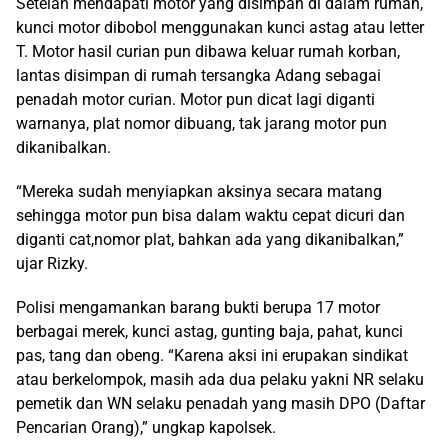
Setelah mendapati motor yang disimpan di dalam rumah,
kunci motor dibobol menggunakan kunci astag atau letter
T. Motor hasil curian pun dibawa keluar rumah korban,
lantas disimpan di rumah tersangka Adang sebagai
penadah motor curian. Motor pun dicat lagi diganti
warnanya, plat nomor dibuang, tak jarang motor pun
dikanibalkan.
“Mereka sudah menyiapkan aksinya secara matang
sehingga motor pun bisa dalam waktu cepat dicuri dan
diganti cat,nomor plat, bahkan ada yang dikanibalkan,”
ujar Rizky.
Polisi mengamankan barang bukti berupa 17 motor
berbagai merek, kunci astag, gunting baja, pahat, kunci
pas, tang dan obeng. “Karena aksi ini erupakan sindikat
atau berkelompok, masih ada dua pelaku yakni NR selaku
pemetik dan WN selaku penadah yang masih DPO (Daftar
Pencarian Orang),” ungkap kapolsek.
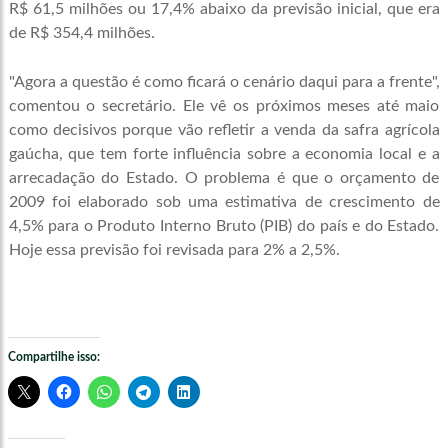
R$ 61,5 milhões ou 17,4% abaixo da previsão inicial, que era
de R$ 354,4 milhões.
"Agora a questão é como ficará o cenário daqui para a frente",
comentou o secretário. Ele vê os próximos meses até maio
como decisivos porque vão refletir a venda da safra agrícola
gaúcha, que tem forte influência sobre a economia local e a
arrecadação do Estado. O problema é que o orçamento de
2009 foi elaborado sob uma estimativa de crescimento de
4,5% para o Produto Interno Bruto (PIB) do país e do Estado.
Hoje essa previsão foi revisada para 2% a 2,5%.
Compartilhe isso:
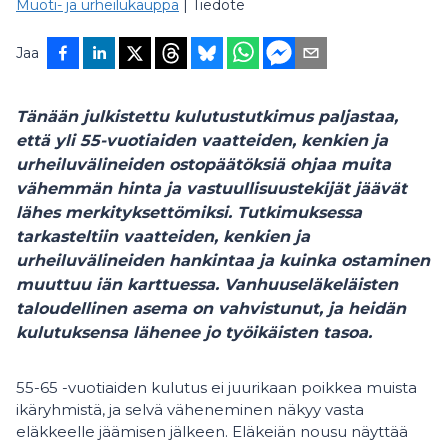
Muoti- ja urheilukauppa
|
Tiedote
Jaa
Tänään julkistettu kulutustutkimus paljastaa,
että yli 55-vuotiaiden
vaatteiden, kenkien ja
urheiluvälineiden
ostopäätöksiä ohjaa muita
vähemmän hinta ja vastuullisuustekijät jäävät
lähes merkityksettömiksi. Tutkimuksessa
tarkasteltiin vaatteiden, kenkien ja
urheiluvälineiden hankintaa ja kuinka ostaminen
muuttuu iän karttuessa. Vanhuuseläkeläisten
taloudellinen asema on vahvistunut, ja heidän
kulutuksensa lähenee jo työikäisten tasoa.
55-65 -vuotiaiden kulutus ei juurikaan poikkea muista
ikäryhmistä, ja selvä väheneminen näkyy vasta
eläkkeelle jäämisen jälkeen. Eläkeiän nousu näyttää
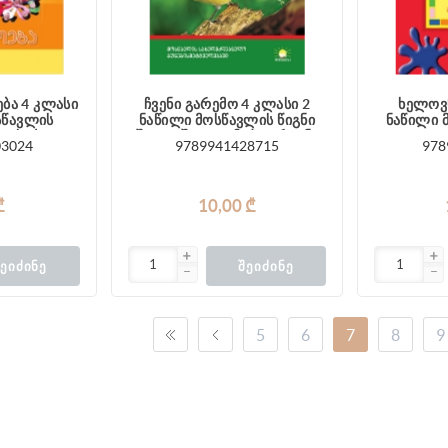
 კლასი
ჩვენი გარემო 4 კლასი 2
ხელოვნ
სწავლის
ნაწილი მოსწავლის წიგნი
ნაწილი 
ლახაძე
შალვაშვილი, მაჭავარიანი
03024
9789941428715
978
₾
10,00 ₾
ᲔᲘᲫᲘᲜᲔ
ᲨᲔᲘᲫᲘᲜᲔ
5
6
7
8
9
-.-.-
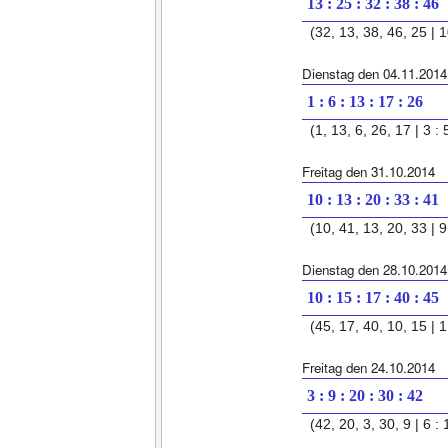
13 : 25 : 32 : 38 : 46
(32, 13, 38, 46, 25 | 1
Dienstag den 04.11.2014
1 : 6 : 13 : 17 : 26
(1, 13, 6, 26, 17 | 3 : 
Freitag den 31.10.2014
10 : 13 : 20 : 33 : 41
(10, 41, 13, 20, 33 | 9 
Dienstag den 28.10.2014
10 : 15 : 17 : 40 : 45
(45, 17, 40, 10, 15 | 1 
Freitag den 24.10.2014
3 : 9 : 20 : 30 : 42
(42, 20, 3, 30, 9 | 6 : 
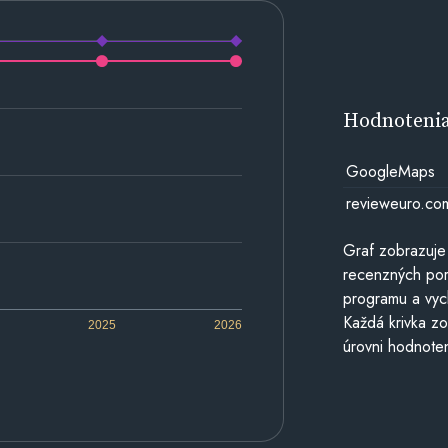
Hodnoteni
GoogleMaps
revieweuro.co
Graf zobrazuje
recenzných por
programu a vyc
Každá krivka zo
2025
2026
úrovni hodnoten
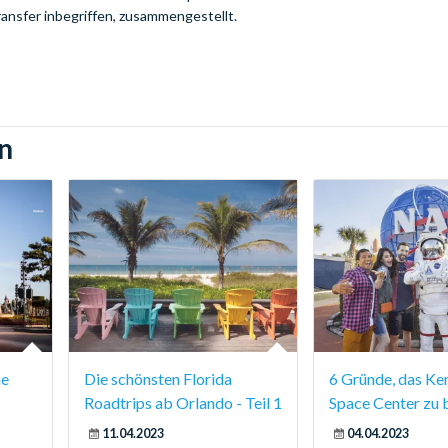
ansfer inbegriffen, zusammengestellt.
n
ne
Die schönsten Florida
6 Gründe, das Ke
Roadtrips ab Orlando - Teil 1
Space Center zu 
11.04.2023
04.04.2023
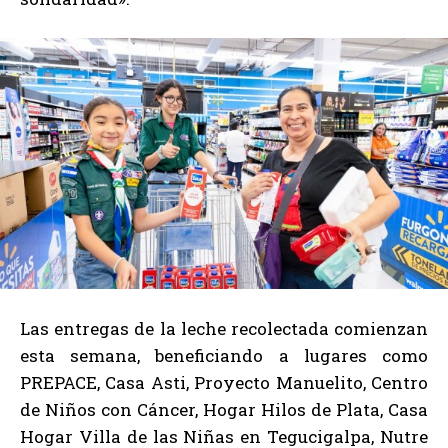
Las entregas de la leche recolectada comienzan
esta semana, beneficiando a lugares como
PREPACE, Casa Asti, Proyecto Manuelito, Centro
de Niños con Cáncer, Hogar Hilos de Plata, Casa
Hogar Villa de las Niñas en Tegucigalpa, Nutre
-.-.-
Above are the records; copy every line in them that holds the word "rumah".

Setelah mendapati motor yang disimpan di dalam rumah,
T. Motor hasil curian pun dibawa keluar rumah korban,
lantas disimpan di rumah tersangka Adang sebagai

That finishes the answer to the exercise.